Phase I Study of Mebendazole Therapy for Recurrent/Progressive Pediatric Brain Tumors

The primary objectives of this study are to determine the maximum tolerated dose (MTD) of
oral mebendazole in patients with recurrent/progressive pediatric brain tumors and to confirm
the tolerance of the MTD of oral mebendazole by assessing tolerance in a dose expansion
cohort. Secondary Objectives of the study include to determine the safety, tolerability and
toxicity of mebendazole in this patient population, determine the plasma levels of
mebendazole in this patient population and Determine progression-free and overall survival of
mebendazole in an extended cohort of patients with treatment refractory pediatric brain
cancer.

Mebendazole (MBZ) is a drug developed to treat human helminthic disease and is FDA-approved
for the treatment of roundworm, common hookworm, American hookworm, pinworm and whipworm. MBZ
use is well documented and frequently used in tropical countries at higher doses for the
rarer parasitic infections of the brain.

We have shown efficacy in preclinical laboratory models of high grade glioma and
medulloblastoma. Mebendazole therapy demonstrated safety in a phase I clinical trial for
adults with high grade gliomas such as glioblastoma.
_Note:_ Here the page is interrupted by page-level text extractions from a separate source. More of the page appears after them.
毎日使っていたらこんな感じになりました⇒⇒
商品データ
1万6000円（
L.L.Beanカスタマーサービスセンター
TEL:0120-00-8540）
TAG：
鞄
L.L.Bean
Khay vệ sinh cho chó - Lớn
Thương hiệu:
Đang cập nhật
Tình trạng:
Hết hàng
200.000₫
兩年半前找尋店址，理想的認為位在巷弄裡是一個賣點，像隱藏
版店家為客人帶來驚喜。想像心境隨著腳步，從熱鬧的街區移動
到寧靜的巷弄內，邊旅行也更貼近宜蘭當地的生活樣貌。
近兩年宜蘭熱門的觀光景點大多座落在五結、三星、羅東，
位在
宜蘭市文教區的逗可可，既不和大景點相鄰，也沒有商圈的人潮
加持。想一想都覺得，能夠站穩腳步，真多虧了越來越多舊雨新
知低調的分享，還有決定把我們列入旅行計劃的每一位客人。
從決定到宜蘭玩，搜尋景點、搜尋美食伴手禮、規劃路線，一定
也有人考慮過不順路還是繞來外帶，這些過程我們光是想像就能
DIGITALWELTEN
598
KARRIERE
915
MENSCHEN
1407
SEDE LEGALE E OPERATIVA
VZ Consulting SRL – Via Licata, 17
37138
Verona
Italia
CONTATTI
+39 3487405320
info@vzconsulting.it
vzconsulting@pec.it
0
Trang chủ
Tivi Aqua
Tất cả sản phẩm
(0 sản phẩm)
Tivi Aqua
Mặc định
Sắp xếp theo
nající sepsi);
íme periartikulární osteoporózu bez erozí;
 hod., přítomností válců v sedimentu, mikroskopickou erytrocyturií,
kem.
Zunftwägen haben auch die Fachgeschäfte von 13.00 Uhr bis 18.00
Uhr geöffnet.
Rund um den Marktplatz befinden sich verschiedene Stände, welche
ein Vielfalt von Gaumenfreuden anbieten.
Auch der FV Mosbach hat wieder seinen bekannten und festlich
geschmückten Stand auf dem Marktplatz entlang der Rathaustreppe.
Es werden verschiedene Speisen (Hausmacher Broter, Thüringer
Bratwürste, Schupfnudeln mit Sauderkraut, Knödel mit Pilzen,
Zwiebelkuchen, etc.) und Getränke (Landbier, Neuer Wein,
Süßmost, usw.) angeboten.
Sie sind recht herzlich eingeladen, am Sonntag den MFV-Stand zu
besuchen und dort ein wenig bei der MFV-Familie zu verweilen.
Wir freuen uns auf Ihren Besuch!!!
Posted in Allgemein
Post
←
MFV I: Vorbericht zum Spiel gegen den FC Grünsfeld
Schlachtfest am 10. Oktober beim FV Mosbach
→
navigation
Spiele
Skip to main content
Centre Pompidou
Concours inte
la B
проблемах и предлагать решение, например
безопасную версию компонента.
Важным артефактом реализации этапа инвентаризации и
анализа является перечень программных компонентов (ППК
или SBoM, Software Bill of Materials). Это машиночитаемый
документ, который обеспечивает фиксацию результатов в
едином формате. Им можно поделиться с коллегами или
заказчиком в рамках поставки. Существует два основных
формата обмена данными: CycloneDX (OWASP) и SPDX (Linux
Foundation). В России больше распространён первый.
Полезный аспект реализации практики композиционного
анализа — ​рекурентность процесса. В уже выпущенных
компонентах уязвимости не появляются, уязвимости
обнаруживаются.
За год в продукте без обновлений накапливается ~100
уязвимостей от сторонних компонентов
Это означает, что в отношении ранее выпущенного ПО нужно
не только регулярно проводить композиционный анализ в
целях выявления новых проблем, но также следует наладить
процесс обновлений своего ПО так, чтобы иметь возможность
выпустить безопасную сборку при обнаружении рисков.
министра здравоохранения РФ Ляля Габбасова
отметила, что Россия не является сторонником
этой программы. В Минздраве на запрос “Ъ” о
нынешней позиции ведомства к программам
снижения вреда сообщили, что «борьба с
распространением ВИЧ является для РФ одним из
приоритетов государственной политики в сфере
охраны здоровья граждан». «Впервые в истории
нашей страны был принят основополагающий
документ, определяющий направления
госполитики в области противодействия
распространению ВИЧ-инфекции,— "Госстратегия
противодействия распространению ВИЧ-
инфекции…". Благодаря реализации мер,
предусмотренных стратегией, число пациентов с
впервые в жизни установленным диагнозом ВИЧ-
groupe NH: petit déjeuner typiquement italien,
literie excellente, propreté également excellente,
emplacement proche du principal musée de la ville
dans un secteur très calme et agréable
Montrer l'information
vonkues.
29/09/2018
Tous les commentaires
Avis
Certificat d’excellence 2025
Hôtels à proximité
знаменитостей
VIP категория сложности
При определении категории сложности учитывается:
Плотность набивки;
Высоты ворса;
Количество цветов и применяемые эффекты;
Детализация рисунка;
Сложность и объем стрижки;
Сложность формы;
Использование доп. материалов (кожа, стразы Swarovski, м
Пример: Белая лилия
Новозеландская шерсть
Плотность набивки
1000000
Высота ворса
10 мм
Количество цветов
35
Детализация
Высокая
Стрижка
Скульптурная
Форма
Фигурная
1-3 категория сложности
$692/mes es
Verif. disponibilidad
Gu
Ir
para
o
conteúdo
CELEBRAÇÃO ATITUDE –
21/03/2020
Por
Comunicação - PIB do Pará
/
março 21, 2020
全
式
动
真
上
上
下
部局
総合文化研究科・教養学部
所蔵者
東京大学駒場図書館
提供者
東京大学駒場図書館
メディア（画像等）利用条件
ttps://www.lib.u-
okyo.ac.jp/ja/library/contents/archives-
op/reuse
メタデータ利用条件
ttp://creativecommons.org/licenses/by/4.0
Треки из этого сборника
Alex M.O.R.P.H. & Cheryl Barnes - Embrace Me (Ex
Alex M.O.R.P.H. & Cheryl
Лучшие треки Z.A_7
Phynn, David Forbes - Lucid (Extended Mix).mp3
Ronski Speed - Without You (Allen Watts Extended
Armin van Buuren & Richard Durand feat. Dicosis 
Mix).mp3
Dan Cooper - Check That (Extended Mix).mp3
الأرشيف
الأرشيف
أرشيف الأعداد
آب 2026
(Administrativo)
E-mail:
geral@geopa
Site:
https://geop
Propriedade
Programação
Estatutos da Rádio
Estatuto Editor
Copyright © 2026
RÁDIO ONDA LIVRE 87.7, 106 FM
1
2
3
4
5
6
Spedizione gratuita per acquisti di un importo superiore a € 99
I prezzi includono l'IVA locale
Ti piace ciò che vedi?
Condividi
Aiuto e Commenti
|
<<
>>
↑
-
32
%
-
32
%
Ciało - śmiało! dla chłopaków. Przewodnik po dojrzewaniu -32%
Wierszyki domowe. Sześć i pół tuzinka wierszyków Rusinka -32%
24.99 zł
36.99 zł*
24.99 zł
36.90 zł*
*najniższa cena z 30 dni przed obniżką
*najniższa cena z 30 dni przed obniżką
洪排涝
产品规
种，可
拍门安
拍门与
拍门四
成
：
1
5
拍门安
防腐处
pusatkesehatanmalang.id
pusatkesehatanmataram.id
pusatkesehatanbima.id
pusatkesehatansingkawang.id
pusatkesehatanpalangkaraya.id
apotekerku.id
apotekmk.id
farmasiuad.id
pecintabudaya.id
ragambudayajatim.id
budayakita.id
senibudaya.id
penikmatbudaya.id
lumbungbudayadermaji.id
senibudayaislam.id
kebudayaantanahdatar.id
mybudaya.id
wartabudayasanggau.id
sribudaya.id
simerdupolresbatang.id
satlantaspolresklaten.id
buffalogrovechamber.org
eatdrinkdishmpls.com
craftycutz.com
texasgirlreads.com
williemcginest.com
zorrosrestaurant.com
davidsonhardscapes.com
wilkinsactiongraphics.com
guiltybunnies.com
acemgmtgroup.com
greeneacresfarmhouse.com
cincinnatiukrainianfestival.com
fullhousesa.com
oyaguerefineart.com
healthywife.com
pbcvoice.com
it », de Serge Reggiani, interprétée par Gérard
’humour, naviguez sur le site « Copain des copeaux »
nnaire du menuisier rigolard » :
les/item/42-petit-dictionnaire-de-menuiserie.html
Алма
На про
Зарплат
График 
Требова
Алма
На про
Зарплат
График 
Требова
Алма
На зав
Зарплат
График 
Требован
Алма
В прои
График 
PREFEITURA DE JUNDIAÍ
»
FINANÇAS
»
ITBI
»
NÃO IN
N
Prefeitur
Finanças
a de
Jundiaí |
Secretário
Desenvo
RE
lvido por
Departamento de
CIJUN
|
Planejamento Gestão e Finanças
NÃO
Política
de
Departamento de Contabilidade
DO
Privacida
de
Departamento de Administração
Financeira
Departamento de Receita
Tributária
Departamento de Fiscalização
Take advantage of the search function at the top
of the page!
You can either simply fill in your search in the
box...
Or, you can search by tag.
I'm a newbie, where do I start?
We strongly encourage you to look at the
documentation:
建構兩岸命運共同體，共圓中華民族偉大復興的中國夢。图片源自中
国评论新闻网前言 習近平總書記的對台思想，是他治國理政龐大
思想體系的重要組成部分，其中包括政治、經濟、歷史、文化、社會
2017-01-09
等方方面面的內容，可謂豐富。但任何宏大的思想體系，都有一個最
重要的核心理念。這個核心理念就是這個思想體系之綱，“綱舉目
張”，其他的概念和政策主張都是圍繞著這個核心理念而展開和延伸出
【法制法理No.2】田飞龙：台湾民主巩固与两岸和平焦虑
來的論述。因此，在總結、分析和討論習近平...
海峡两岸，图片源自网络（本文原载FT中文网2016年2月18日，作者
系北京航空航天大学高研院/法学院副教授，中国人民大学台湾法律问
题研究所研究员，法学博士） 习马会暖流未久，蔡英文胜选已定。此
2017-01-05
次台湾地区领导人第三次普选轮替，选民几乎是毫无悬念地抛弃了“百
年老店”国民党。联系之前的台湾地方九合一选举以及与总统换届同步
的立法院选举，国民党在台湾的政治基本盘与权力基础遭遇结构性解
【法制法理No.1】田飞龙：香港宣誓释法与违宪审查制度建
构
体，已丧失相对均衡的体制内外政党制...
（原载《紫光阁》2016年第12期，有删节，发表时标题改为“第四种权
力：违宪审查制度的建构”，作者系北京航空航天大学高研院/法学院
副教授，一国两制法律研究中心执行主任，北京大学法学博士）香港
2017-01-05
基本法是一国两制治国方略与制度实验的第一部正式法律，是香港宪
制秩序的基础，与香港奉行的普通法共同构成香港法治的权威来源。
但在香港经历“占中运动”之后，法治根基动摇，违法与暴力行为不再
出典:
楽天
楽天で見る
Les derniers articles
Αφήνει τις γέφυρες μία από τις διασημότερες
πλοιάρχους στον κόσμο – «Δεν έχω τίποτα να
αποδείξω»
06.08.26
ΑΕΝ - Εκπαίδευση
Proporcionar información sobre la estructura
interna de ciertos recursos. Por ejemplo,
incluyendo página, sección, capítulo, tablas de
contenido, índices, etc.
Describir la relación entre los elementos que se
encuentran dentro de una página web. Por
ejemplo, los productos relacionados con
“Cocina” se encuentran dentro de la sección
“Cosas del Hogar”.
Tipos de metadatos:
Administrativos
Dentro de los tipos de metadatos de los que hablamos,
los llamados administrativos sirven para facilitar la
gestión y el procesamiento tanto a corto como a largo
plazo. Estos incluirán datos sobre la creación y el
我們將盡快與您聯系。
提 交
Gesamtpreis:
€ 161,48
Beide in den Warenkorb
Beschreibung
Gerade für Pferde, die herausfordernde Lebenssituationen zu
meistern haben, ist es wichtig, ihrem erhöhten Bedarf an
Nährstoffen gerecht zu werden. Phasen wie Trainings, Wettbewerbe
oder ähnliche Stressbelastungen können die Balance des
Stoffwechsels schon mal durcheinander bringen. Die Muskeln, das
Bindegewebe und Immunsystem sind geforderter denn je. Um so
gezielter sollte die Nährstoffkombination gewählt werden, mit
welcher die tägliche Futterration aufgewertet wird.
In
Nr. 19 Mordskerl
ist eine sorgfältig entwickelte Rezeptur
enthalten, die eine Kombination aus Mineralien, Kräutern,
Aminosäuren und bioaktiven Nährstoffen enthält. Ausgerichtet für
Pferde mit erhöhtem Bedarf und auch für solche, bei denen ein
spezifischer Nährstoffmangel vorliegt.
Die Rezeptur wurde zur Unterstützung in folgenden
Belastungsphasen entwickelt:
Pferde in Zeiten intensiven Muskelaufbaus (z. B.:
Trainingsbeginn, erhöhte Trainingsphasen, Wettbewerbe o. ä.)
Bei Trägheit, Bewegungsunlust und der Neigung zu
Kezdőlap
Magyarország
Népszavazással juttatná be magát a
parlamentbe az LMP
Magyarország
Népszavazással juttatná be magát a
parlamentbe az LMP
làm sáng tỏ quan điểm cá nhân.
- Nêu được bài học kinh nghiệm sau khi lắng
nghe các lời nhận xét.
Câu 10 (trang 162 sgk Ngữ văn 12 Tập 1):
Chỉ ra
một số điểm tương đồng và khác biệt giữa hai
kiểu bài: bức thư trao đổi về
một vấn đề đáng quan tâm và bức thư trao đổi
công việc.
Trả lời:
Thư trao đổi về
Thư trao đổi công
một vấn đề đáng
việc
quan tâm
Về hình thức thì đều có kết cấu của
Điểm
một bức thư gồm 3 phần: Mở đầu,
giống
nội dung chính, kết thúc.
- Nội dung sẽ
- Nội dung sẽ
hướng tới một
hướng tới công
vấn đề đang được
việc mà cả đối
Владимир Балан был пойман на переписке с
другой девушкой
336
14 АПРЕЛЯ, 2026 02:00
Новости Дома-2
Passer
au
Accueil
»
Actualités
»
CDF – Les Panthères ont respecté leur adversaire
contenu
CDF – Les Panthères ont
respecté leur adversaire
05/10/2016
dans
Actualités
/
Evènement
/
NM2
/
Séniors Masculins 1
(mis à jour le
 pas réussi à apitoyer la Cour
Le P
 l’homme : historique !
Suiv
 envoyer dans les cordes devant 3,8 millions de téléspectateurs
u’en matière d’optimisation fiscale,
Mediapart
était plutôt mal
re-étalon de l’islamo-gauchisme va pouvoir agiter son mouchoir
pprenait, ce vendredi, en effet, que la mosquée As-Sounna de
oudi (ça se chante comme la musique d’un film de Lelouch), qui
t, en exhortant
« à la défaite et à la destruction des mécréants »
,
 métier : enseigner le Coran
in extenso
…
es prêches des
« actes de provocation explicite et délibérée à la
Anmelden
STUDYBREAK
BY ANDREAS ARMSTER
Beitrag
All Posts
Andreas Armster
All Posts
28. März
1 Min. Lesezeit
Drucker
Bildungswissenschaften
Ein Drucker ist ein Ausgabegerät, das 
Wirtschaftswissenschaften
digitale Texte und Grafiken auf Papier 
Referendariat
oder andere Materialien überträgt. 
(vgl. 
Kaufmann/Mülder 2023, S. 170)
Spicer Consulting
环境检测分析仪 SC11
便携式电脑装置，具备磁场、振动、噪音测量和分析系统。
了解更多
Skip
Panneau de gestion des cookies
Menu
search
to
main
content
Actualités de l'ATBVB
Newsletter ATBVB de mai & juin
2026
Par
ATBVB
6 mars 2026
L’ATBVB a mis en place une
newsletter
This trial completed the maximum
approved enrollment of 24 patients treated with mebendazole, with high doses consistent with
dosing published for severe parasitic infections.

Laboratory studies indicate that mebendazole enters the brain and brain tumors at
concentrations that may be effective for a combination of anti-cancer mechanisms. In animal
models of brain cancer evidence suggest that mebendazole can prevent cell proliferation by
interfering with tubulin formation, and it may prevent the formation of new abnormal blood
vessels that feed tumor growth.

The patients for this experimental trial are those between the age of 1 to 21 with the
diagnosis of medulloblastoma, or high grade glioma, where the tumor has resumed growth or
continued to grow despite standard medical therapy. High grade glioma are those with a World
Health Organization (WHO) grade of III or IV. It includes diagnosis of pediatric
glioblastoma, anaplastic astrocytoma, and diffuse intrinsic pontine glioma. Patients who have
failed other forms of experimental therapy may also be eligible for this trial.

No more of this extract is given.